About this exercise:
Within the lines below, the span from the line with "L'Agence nationale de la recherche vient de" to the line with "Мод Rock Stars [0.14.0", both ends included, is to be reproduced exactly, with pictures omitted.

Listed records:
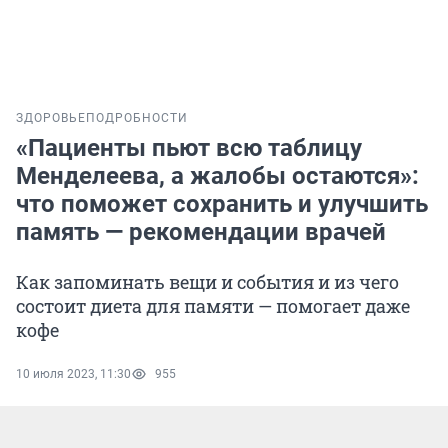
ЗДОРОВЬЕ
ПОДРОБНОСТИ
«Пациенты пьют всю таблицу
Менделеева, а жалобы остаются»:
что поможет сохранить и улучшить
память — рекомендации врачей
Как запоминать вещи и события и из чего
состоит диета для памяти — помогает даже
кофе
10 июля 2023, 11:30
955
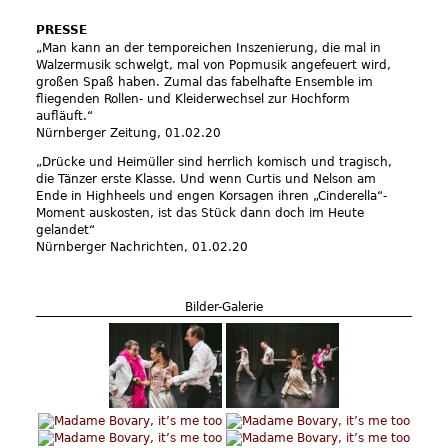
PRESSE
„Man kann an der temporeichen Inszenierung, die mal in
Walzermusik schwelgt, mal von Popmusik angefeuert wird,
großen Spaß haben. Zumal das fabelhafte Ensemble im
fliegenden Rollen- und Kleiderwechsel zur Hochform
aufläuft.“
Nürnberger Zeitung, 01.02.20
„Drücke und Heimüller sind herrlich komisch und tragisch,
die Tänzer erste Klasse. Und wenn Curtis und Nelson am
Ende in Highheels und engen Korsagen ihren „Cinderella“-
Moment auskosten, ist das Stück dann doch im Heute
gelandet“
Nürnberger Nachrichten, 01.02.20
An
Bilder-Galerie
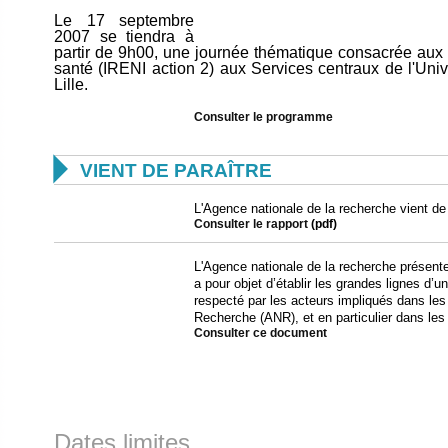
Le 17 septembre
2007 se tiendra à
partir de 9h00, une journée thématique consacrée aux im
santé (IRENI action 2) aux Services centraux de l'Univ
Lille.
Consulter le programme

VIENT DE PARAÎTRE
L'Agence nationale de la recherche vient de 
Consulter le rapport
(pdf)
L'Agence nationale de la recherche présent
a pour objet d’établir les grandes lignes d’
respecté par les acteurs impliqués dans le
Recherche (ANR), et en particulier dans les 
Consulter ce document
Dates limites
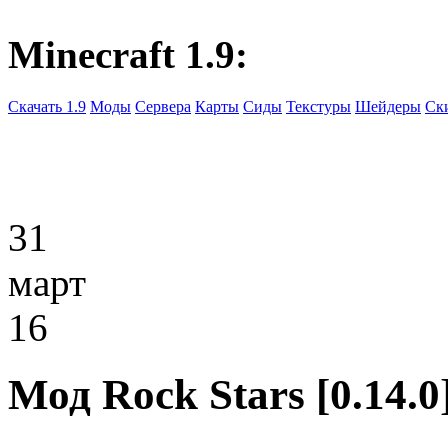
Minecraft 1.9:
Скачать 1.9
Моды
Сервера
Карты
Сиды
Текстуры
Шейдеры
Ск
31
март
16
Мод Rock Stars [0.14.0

...

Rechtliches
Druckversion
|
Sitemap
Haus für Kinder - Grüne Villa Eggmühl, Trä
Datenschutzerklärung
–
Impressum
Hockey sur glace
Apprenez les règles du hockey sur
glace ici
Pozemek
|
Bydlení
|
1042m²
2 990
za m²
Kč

Problem solution:
L'Agence nationale de la recherche vient de 
Consulter le rapport
(pdf)
L'Agence nationale de la recherche présent
a pour objet d’établir les grandes lignes d’
respecté par les acteurs impliqués dans le
Recherche (ANR), et en particulier dans les 
Consulter ce document
Dates limites
Minecraft 1.9:
Скачать 1.9
Моды
Сервера
Карты
Сиды
Текстуры
Шейдеры
Ск
31
март
16
Мод Rock Stars [0.14.0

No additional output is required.